North Carolina Ranks Third in US for Euthanized Shelter Pets

Feb 7, 2020

The Best Friends Network -- a national animal welfare organization -- wants to make North Carolina a “no-kill” state by 2025. According to their data, NC ranks third in the country for euthanizing shelter pets. To achieve the goal of  “no-kill” status, every shelter in the state must reach a 90% live-release rate for all cats and dogs -- leaving a 10% margin for health and safety related euthanizations.

246,000 animals entered North Carolina shelters in 2018. 68% were live-released -- through adoption, the transfer to another rescue facility, or the return to their owner. 23% -- or roughly 56,000 -- were animals euthanized for avoidable reasons -- to control the pet population, or free up space. 

This puts NC in its number three spot for most avoidable  euthanizations. But Best Friend’s rankings should be taken with a grain of salt: the states are rated without taking shelter intake numbers into account -- so larger, more populated states, like California and Texas, top the list. The group also doesn’t have complete shelter numbers from all states.

North Carolina falls just behind California and Texas for most euthanized pets.
Credit Best Friends Network

The data, however, is the most complete body of research collected nationwide on this topic to date. And North Carolina’s euthanization rates are high, even with its population considered. Makena Yarbrough, Best Friends’ Mid-Atlantic and Southeast Regional Director, says there are a number of reasons North Carolina pets are losing their lives:

“Lack of resources within the state for spay-neuter and medical coverage to citizens who have pets -- but also to some of the government agencies that are performing these jobs that just don't have adequate funding. The other biggest barrier are the legislative barriers that we're seeing.”

According to Yarbrough, one of these barriers is the lack of opportunities for transferring shelter animals across state lines. And local ordinances prevent many counties from funding what are called TNR, or trap-neuter-return programs -- where stray or feral cats can be brought in, spayed or neutered, vaccinated, and then returned to where they were found. 

But even with these issues, progress is being made. Peggy Durso, Board Member of Paws Place Dog Rescue in Brunswick County, says things were a lot different when the nonprofit opened 20 years ago.

“You had thousands upon thousands upon thousands of animals being euthanized, and there were no alternatives.”
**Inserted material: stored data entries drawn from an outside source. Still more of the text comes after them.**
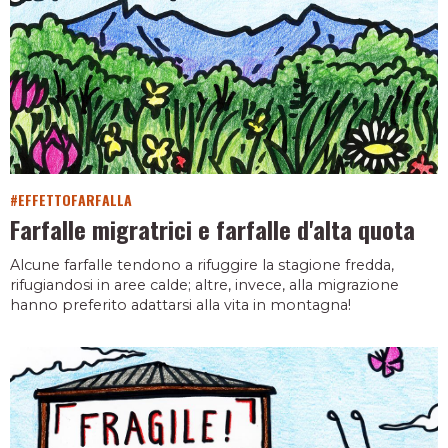
#EFFETTOFARFALLA
Farfalle migratrici e farfalle d'alta quota
Alcune farfalle tendono a rifuggire la stagione fredda,
rifugiandosi in aree calde; altre, invece, alla migrazione
hanno preferito adattarsi alla vita in montagna!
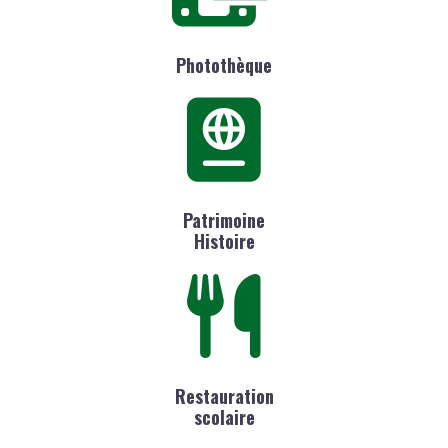
Photothèque
Patrimoine
Histoire
Restauration
scolaire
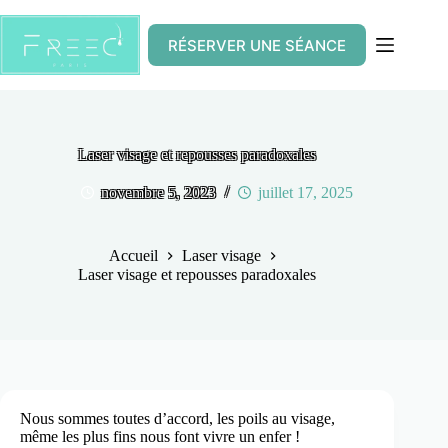
Passer
au
contenu
RÉSERVER UNE SÉANCE
Laser visage et repousses paradoxales
novembre 5, 2023
juillet 17, 2025
Accueil
Laser visage
Laser visage et repousses paradoxales
Nous sommes toutes d’accord, les poils au visage,
même les plus fins nous font vivre un enfer !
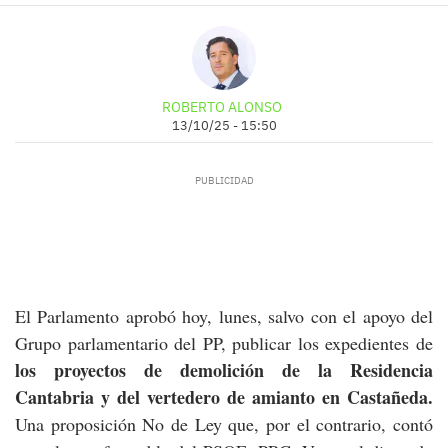
ROBERTO ALONSO
13/10/25 - 15:50
El Parlamento aprobó hoy, lunes, salvo con el apoyo del
Grupo parlamentario del PP, publicar los expedientes de
los proyectos de demolición de la Residencia
Cantabria y del vertedero de amianto en Castañeda.
Una proposición No de Ley que, por el contrario, contó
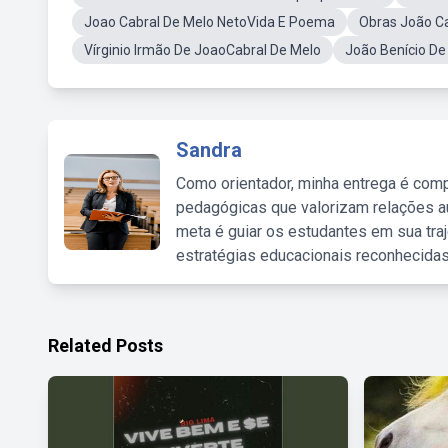
Joao Cabral De Melo NetoVida E Poema
Obras João C
Vírginio Irmão De JoaoCabral De Melo
João Benício De
Sandra
Como orientador, minha entrega é comp
pedagógicas que valorizam relações au
meta é guiar os estudantes em sua traj
estratégias educacionais reconhecidas
Related Posts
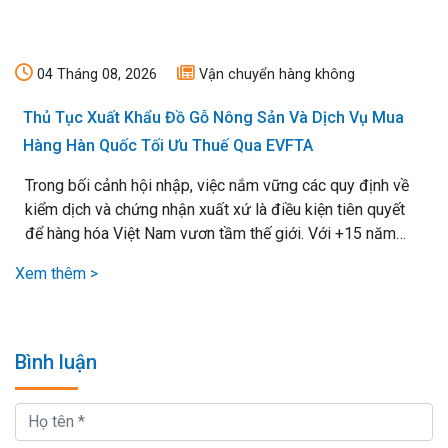
04 Tháng 08, 2026
Vận chuyển hàng không
Thủ Tục Xuất Khẩu Đồ Gỗ Nông Sản Và Dịch Vụ Mua
Hàng Hàn Quốc Tối Ưu Thuế Qua EVFTA
Trong bối cảnh hội nhập, việc nắm vững các quy định về
kiểm dịch và chứng nhận xuất xứ là điều kiện tiên quyết
để hàng hóa Việt Nam vươn tầm thế giới. Với +15 năm
kinh nghiệm xử lý mọi loại thủ tục xuất nhập khẩu, chúng
Xem thêm >
tôi cam kết mang lại giải pháp vận chuyển hiệu quả nhất,.
Bình luận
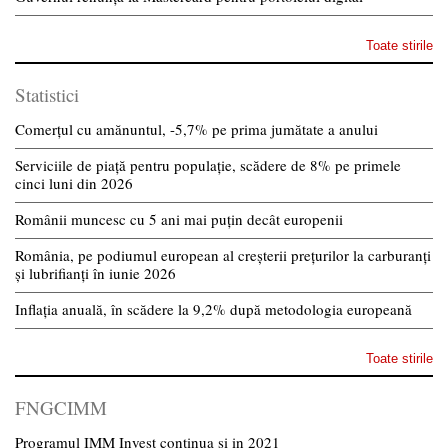
Toate stirile
Statistici
Comerțul cu amănuntul, -5,7% pe prima jumătate a anului
Serviciile de piață pentru populație, scădere de 8% pe primele
cinci luni din 2026
Românii muncesc cu 5 ani mai puțin decât europenii
România, pe podiumul european al creșterii prețurilor la carburanți
și lubrifianți în iunie 2026
Inflația anuală, în scădere la 9,2% după metodologia europeană
Toate stirile
FNGCIMM
Programul IMM Invest continua si in 2021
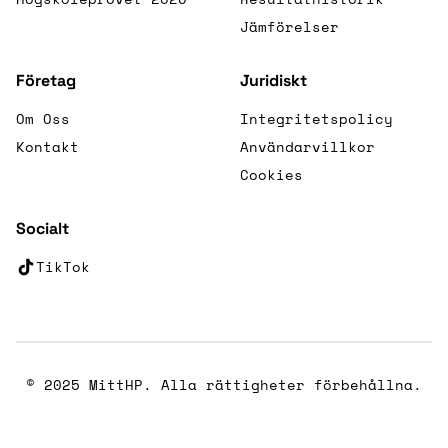
Jämförelser
Företag
Juridiskt
Om Oss
Integritetspolicy
Kontakt
Användarvillkor
Cookies
Socialt
TikTok
(öppnas i nytt fönster)
© 2025 MittHP. Alla rättigheter förbehållna.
At the New Hanover County Animal Shelter, overall euthanization numbers have decreased substantially. In 2013, the shelter saw euthanasia rates of 50%, and a live-animal release rate of 45%. Those numbers are now at 13% and 82%, respectively -- close to the “no-kill” goal.

Shelter Manager Nancy Ryan says this is mainly because the shelter, which is county-funded, was taken over by the sheriff’s department in 2013. That brought in more funds, and a lot of new support. 

Ryan and her team have launched an owner surrender appointment initiative -- meaning before people drop off unwanted pets, shelter employees provide them with alternative options.

“She calls you and says, ‘Hey, what's going on? Why are you looking to rehome this animal?’ ‘Well, it's doing this, this and this.’ ‘Well, have you tried this, this and this?’ We can help you. We can maybe find a crate for you if you need to crate your dog. There's just a world of resources out there that most people don't even know about.”

They’ve also begun collaborating with rescue groups to provide alternatives to shelter intake. And their work with a TNR nonprofit has helped reduce feral cat intake drastically -- in 2013, the shelter took in 388 feral cats; this year it was only three.

February is National Spay and Neuter Awareness Month. Reducing pet offspring is a huge component to reducing overcrowding in shelters.
Credit WhentoSpay.org

It’s a step in the right direction. States that have reached “no-kill” status, like Delaware, often have spay/neuter opportunities, and established TNR programs for feral cats -- which make up 75% of North Carolina’s euthanized animals. But the most important step, according to Makena Yarbrough, is community involvement and engagement.

“The problems aren't going to be fixed in these states without the help of the public and the community getting involved in the shelter system and helping those shelters with more resources, and adopting more animals and really seeing it as a community resource.”

How people can get involved? By fostering and adopting animals, rather than shopping for them; donating unused pet food and blankets to local shelters; and most importantly, spaying and neutering all pets to prevent overcrowded shelters in the first place. 

Yarbrough thinks with these initiatives, North Carolina can reduce euthanasia rates, and reach the same “no-kill” status as Delaware. And Nancy Ryan agrees.

“I think you can always reduce that. Because I worked with some people that just were not progressively thinking -- ‘Nope, Nope, we've done it this way. We're always gonna do it this way.’ People aren't going to accept that anymore. People are more educated, people are more humane. So I think there's a huge avenue for change in this state.”